Aims—To determine whether IgG immunoblotting can improve the diagnosis of ocular toxoplasmosis.
Methods—Samples of serum were tested from patients with ocular lesions that could be caused by toxoplasmosis. All such samples from Scotland and Northern Ireland are usually referred to the Scottish Toxoplasma Reference Laboratory. From questionnaires filled out by the clinicians, two groups of sera were identified: ocular toxoplasmosis (active and quiescent), n = 54 (group 1); and eye disease as a result of other causes, n = 36 (group 2).
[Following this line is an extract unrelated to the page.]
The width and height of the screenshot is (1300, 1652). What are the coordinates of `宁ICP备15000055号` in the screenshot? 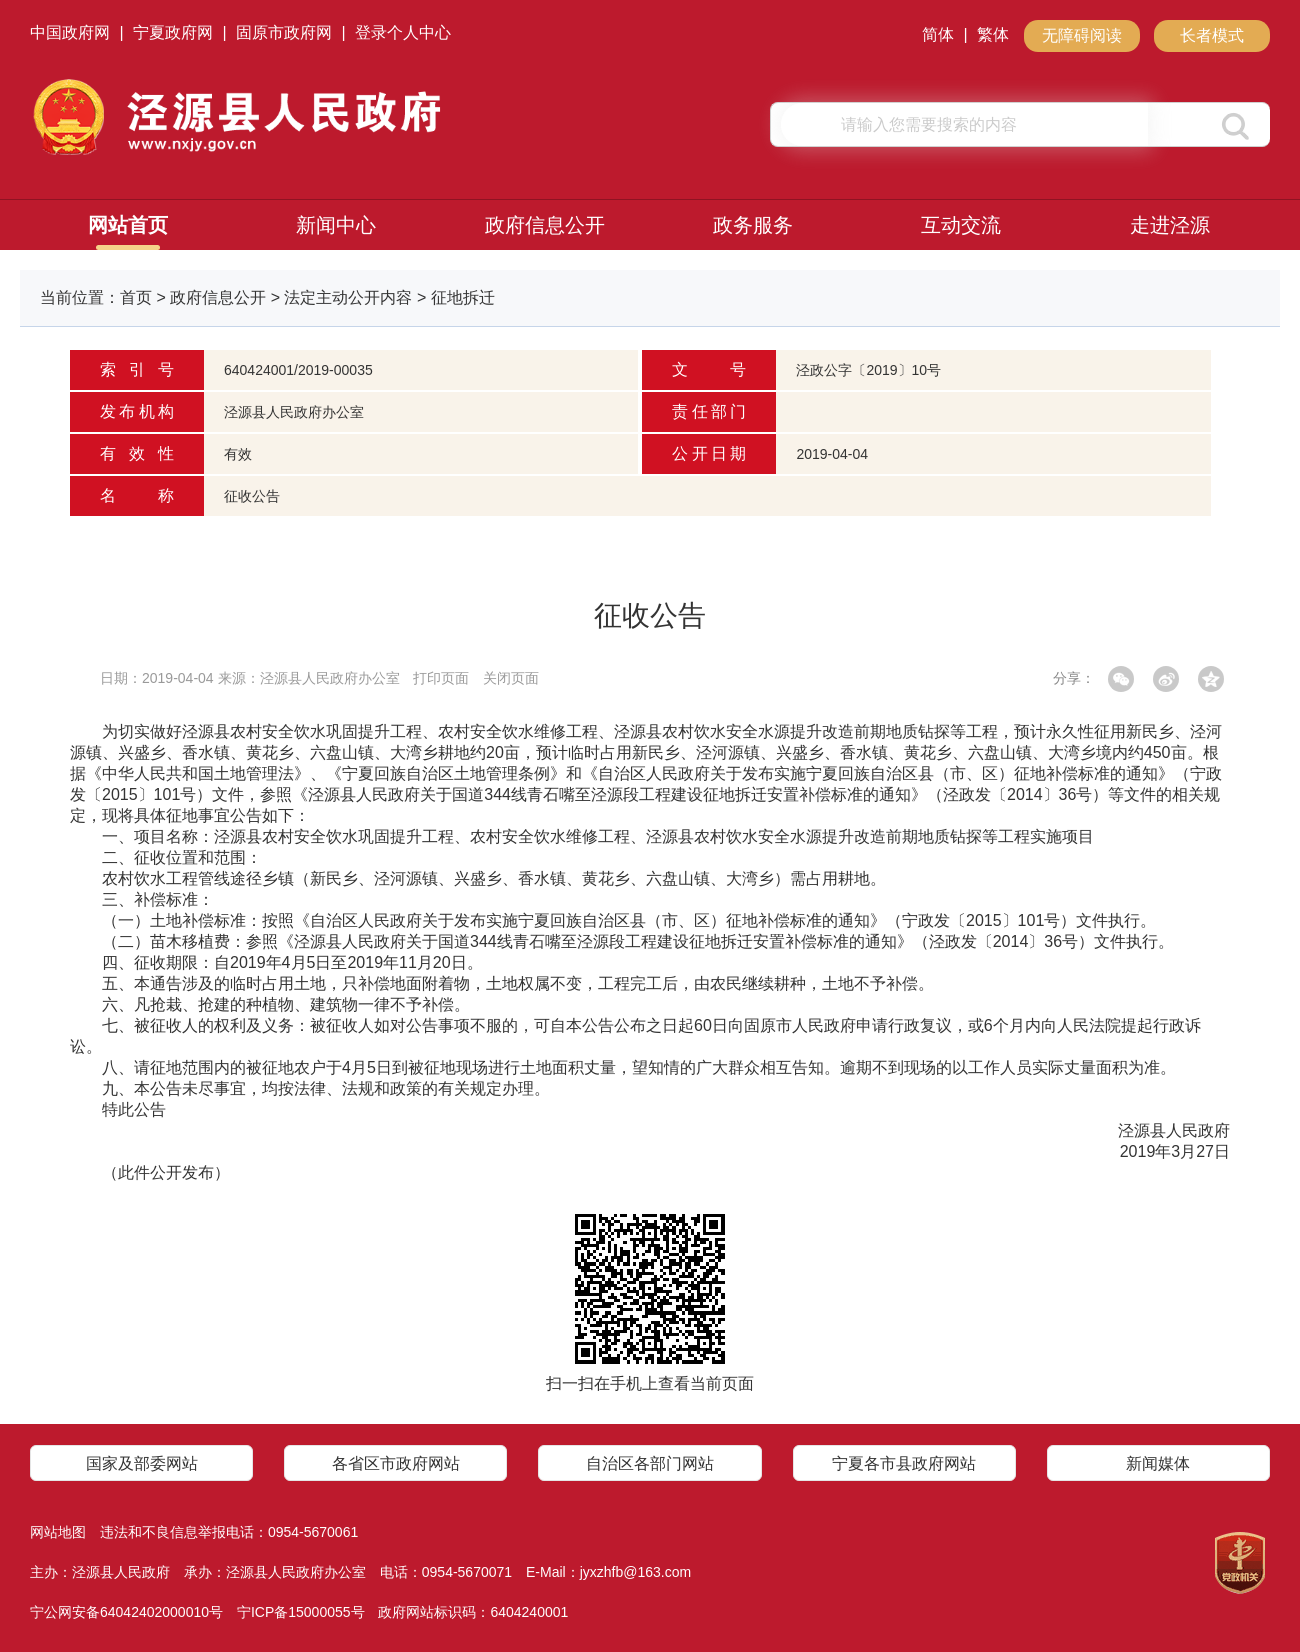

Control groups were made up of sera from patients with no eye disease and a normal dye test result (≤ 125 IU/ml), n = 16 (group 3); and toxoplasma seronegative, cytomegalovirus (CMV) positive, and herpes simplex virus (HSV) positive sera (group 4), n = 18.
Results—Immunoblots with an active pattern could be identified (IgG antibodies against at least four antigens with molecular weight of 6, 20, 22, 23, 25, and 36 kDa). Significantly more of this pattern was found in group 1 (33 of 54; 61.1%) compared with group 2 (nine of 36; 25%) or group 3 (six of 16; 37.5%). Within group 1, significantly more sera with an active pattern had dye test results ≥ 65 IU/ml compared with those without. More sera from patients < 30 years of age were found with the active pattern in group 1 compared with group 2. No group 4 sera had active immunoblot patterns.
Conclusions—The immunoblot result adds more support to the diagnosis of ocular toxoplasmosis. In cases where the clinical diagnosis is difficult, immunoblots are particularly indicated; if negative, other causes of eye disease should be sought.